▼▼▼

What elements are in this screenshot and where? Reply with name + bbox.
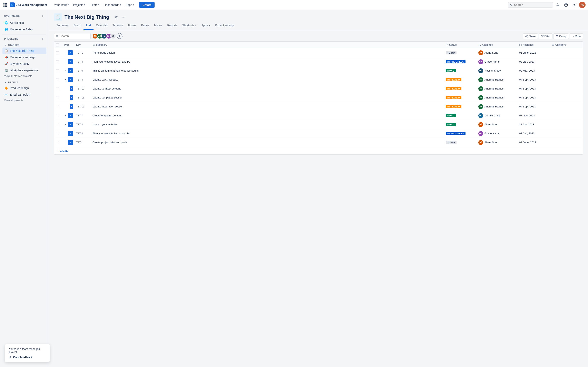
row-checkbox[interactable] (56, 123, 59, 126)
status-badge[interactable]: DONE (446, 69, 456, 72)
status-badge[interactable]: IN REVIEW (446, 96, 461, 99)
status-badge[interactable]: IN REVIEW (446, 78, 461, 81)
tab-apps[interactable]: Apps ▾ (199, 21, 213, 30)
row-checkbox[interactable] (56, 87, 59, 90)
nav-apps[interactable]: Apps ▾ (123, 2, 136, 8)
notifications-button[interactable] (554, 2, 561, 8)
row-checkbox[interactable] (56, 96, 59, 99)
tab-board[interactable]: Board (71, 21, 84, 30)
add-overview-button[interactable]: + (41, 14, 45, 18)
row-checkbox[interactable] (56, 60, 59, 63)
status-badge[interactable]: DONE (446, 114, 456, 117)
status-badge[interactable]: IN REVIEW (446, 87, 461, 90)
nav-projects[interactable]: Projects ▾ (71, 2, 87, 8)
list-search[interactable] (54, 33, 91, 39)
view-all-starred-link[interactable]: View all starred projects (2, 74, 46, 78)
cell-status: DONE (444, 121, 477, 128)
tab-list[interactable]: List (84, 21, 94, 30)
select-all-checkbox[interactable] (56, 43, 59, 47)
star-icon[interactable] (113, 14, 119, 20)
more-options-icon[interactable] (121, 14, 126, 20)
cell-summary[interactable]: Update integration section (91, 103, 444, 110)
recent-group[interactable]: RECENT (2, 80, 46, 85)
expand-icon[interactable]: ▸ (64, 69, 67, 72)
share-button[interactable]: Share (523, 33, 538, 39)
settings-button[interactable] (571, 2, 577, 8)
row-checkbox[interactable] (56, 132, 59, 135)
expand-icon[interactable]: ▸ (64, 114, 67, 117)
cell-summary[interactable]: Create project brief and goals (91, 139, 444, 146)
cell-summary[interactable]: Update WAC Website (91, 76, 444, 83)
app-logo[interactable]: Jira Work Management (10, 2, 47, 7)
tab-calendar[interactable]: Calendar (94, 21, 110, 30)
status-badge[interactable]: TO DO (446, 141, 457, 144)
help-button[interactable]: ? (563, 2, 569, 8)
add-project-button[interactable]: + (41, 37, 45, 41)
key-text: TBT-12 (76, 105, 84, 108)
cell-summary[interactable]: Update templates section (91, 94, 444, 101)
tab-shortcuts[interactable]: Shortcuts ▾ (180, 21, 199, 30)
task-type-icon: ✓ (68, 122, 73, 127)
search-input[interactable] (514, 3, 551, 7)
tab-pages[interactable]: Pages (139, 21, 152, 30)
group-button[interactable]: Group (553, 33, 569, 39)
subtask-type-icon: ⊞ (70, 95, 73, 100)
create-button[interactable]: Create (139, 2, 155, 8)
key-text: TBT-4 (76, 132, 83, 135)
svg-rect-3 (3, 4, 4, 6)
cell-summary[interactable]: This is an item that has to be worked on (91, 67, 444, 74)
grid-menu-button[interactable] (2, 2, 8, 8)
sidebar-item-marketing-campaign[interactable]: 📣 Marketing campaign (2, 54, 46, 60)
more-button[interactable]: ··· More (570, 33, 583, 39)
sidebar-item-all-projects[interactable]: 🌐 All projects (2, 20, 46, 26)
row-checkbox[interactable] (56, 141, 59, 144)
tab-forms[interactable]: Forms (126, 21, 139, 30)
tab-summary[interactable]: Summary (54, 21, 71, 30)
status-badge[interactable]: IN PROGRESS (446, 132, 466, 135)
row-checkbox[interactable] (56, 114, 59, 117)
starred-group[interactable]: STARRED (2, 43, 46, 48)
cell-summary[interactable]: Create engaging content (91, 112, 444, 119)
tab-project-settings[interactable]: Project settings (213, 21, 237, 30)
cell-summary[interactable]: Plan your website layout and IA (91, 58, 444, 65)
status-badge[interactable]: IN REVIEW (446, 105, 461, 108)
cell-date: 01 June, 2023 (518, 139, 550, 146)
sidebar-item-beyond-gravity[interactable]: 🚀 Beyond Gravity (2, 60, 46, 67)
status-badge[interactable]: DONE (446, 123, 456, 126)
add-member-button[interactable] (117, 33, 122, 39)
nav-your-work[interactable]: Your work ▾ (52, 2, 71, 8)
sidebar-item-next-big-thing[interactable]: 📋 The Next Big Thing (2, 48, 46, 54)
sidebar-item-marketing-sales[interactable]: 🌐 Marketing + Sales (2, 26, 46, 33)
cell-type: ✓ (62, 138, 75, 147)
cell-summary[interactable]: Update to latest screens (91, 85, 444, 92)
filter-button[interactable]: Filter (539, 33, 553, 39)
status-badge[interactable]: TO DO (446, 51, 457, 54)
cell-type: ✓ (62, 129, 75, 138)
give-feedback-button[interactable]: 🏳 Give feedback (9, 356, 46, 359)
row-checkbox[interactable] (56, 78, 59, 81)
list-search-input[interactable] (60, 34, 88, 38)
user-avatar[interactable]: AS (579, 2, 586, 8)
row-checkbox[interactable] (56, 105, 59, 108)
view-all-projects-link[interactable]: View all projects (2, 98, 46, 103)
tab-issues[interactable]: Issues (152, 21, 165, 30)
nav-dashboards[interactable]: Dashboards ▾ (102, 2, 123, 8)
row-checkbox[interactable] (56, 69, 59, 72)
avatar-count[interactable]: +3 (110, 33, 116, 39)
create-task-row[interactable]: + Create (54, 147, 583, 154)
expand-icon[interactable]: ▾ (64, 78, 67, 81)
sidebar-item-workplace-experience[interactable]: 🏢 Workplace experience (2, 67, 46, 74)
tab-reports[interactable]: Reports (165, 21, 180, 30)
row-checkbox[interactable] (56, 51, 59, 54)
global-search[interactable] (508, 2, 553, 8)
cell-summary[interactable]: Home page design (91, 50, 444, 56)
expand-icon[interactable]: ▸ (64, 123, 67, 126)
status-badge[interactable]: IN PROGRESS (446, 60, 466, 63)
cell-summary[interactable]: Launch your website (91, 121, 444, 128)
sidebar-item-product-design[interactable]: 🔶 Product design (2, 85, 46, 91)
tab-timeline[interactable]: Timeline (110, 21, 126, 30)
cell-type: ▸ ✓ (62, 120, 75, 129)
cell-summary[interactable]: Plan your website layout and IA (91, 130, 444, 137)
nav-filters[interactable]: Filters ▾ (87, 2, 101, 8)
sidebar-item-email-campaign[interactable]: 📧 Email campaign (2, 91, 46, 98)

▲▲▲

#### Action item
Write the listing out a second time exactly, dropping all images.

#### Answer to the problem
What elements are in this screenshot and where? Reply with name + bbox.
row-checkbox[interactable] (56, 123, 59, 126)
status-badge[interactable]: DONE (446, 69, 456, 72)
status-badge[interactable]: IN REVIEW (446, 96, 461, 99)
status-badge[interactable]: IN REVIEW (446, 78, 461, 81)
tab-apps[interactable]: Apps ▾ (199, 21, 213, 30)
row-checkbox[interactable] (56, 87, 59, 90)
nav-apps[interactable]: Apps ▾ (123, 2, 136, 8)
notifications-button[interactable] (554, 2, 561, 8)
row-checkbox[interactable] (56, 96, 59, 99)
tab-board[interactable]: Board (71, 21, 84, 30)
add-overview-button[interactable]: + (41, 14, 45, 18)
row-checkbox[interactable] (56, 60, 59, 63)
status-badge[interactable]: DONE (446, 114, 456, 117)
status-badge[interactable]: IN REVIEW (446, 87, 461, 90)
nav-projects[interactable]: Projects ▾ (71, 2, 87, 8)
list-search[interactable] (54, 33, 91, 39)
view-all-starred-link[interactable]: View all starred projects (2, 74, 46, 78)
cell-status: DONE (444, 121, 477, 128)
tab-list[interactable]: List (84, 21, 94, 30)
select-all-checkbox[interactable] (56, 43, 59, 47)
star-icon[interactable] (113, 14, 119, 20)
more-options-icon[interactable] (121, 14, 126, 20)
cell-summary[interactable]: Update integration section (91, 103, 444, 110)
recent-group[interactable]: RECENT (2, 80, 46, 85)
expand-icon[interactable]: ▸ (64, 69, 67, 72)
share-button[interactable]: Share (523, 33, 538, 39)
settings-button[interactable] (571, 2, 577, 8)
row-checkbox[interactable] (56, 132, 59, 135)
expand-icon[interactable]: ▸ (64, 114, 67, 117)
cell-summary[interactable]: Create project brief and goals (91, 139, 444, 146)
cell-summary[interactable]: Update WAC Website (91, 76, 444, 83)
app-logo[interactable]: Jira Work Management (10, 2, 47, 7)
tab-calendar[interactable]: Calendar (94, 21, 110, 30)
status-badge[interactable]: TO DO (446, 141, 457, 144)
help-button[interactable]: ? (563, 2, 569, 8)
add-project-button[interactable]: + (41, 37, 45, 41)
key-text: TBT-12 (76, 105, 84, 108)
cell-summary[interactable]: Update templates section (91, 94, 444, 101)
tab-shortcuts[interactable]: Shortcuts ▾ (180, 21, 199, 30)
task-type-icon: ✓ (68, 122, 73, 127)
search-input[interactable] (514, 3, 551, 7)
tab-pages[interactable]: Pages (139, 21, 152, 30)
group-button[interactable]: Group (553, 33, 569, 39)
subtask-type-icon: ⊞ (70, 95, 73, 100)
create-button[interactable]: Create (139, 2, 155, 8)
key-text: TBT-4 (76, 132, 83, 135)
svg-rect-3 (3, 4, 4, 6)
cell-summary[interactable]: This is an item that has to be worked on (91, 67, 444, 74)
grid-menu-button[interactable] (2, 2, 8, 8)
sidebar-item-marketing-campaign[interactable]: 📣 Marketing campaign (2, 54, 46, 60)
more-button[interactable]: ··· More (570, 33, 583, 39)
sidebar-item-all-projects[interactable]: 🌐 All projects (2, 20, 46, 26)
row-checkbox[interactable] (56, 141, 59, 144)
tab-forms[interactable]: Forms (126, 21, 139, 30)
tab-summary[interactable]: Summary (54, 21, 71, 30)
status-badge[interactable]: IN PROGRESS (446, 132, 466, 135)
row-checkbox[interactable] (56, 114, 59, 117)
starred-group[interactable]: STARRED (2, 43, 46, 48)
cell-summary[interactable]: Create engaging content (91, 112, 444, 119)
tab-project-settings[interactable]: Project settings (213, 21, 237, 30)
cell-summary[interactable]: Plan your website layout and IA (91, 58, 444, 65)
status-badge[interactable]: IN REVIEW (446, 105, 461, 108)
cell-date: 01 June, 2023 (518, 139, 550, 146)
sidebar-item-beyond-gravity[interactable]: 🚀 Beyond Gravity (2, 60, 46, 67)
status-badge[interactable]: DONE (446, 123, 456, 126)
add-member-button[interactable] (117, 33, 122, 39)
nav-your-work[interactable]: Your work ▾ (52, 2, 71, 8)
sidebar-item-next-big-thing[interactable]: 📋 The Next Big Thing (2, 48, 46, 54)
sidebar-item-marketing-sales[interactable]: 🌐 Marketing + Sales (2, 26, 46, 33)
cell-type: ✓ (62, 138, 75, 147)
cell-summary[interactable]: Update to latest screens (91, 85, 444, 92)
filter-button[interactable]: Filter (539, 33, 553, 39)
status-badge[interactable]: TO DO (446, 51, 457, 54)
cell-type: ✓ (62, 129, 75, 138)
give-feedback-button[interactable]: 🏳 Give feedback (9, 356, 46, 359)
row-checkbox[interactable] (56, 78, 59, 81)
list-search-input[interactable] (60, 34, 88, 38)
user-avatar[interactable]: AS (579, 2, 586, 8)
row-checkbox[interactable] (56, 105, 59, 108)
view-all-projects-link[interactable]: View all projects (2, 98, 46, 103)
tab-issues[interactable]: Issues (152, 21, 165, 30)
nav-dashboards[interactable]: Dashboards ▾ (102, 2, 123, 8)
row-checkbox[interactable] (56, 69, 59, 72)
avatar-count[interactable]: +3 (110, 33, 116, 39)
create-task-row[interactable]: + Create (54, 147, 583, 154)
expand-icon[interactable]: ▾ (64, 78, 67, 81)
sidebar-item-workplace-experience[interactable]: 🏢 Workplace experience (2, 67, 46, 74)
tab-reports[interactable]: Reports (165, 21, 180, 30)
row-checkbox[interactable] (56, 51, 59, 54)
global-search[interactable] (508, 2, 553, 8)
cell-summary[interactable]: Home page design (91, 50, 444, 56)
expand-icon[interactable]: ▸ (64, 123, 67, 126)
status-badge[interactable]: IN PROGRESS (446, 60, 466, 63)
cell-summary[interactable]: Launch your website (91, 121, 444, 128)
sidebar-item-product-design[interactable]: 🔶 Product design (2, 85, 46, 91)
tab-timeline[interactable]: Timeline (110, 21, 126, 30)
cell-type: ▸ ✓ (62, 120, 75, 129)
cell-summary[interactable]: Plan your website layout and IA (91, 130, 444, 137)
nav-filters[interactable]: Filters ▾ (87, 2, 101, 8)
sidebar-item-email-campaign[interactable]: 📧 Email campaign (2, 91, 46, 98)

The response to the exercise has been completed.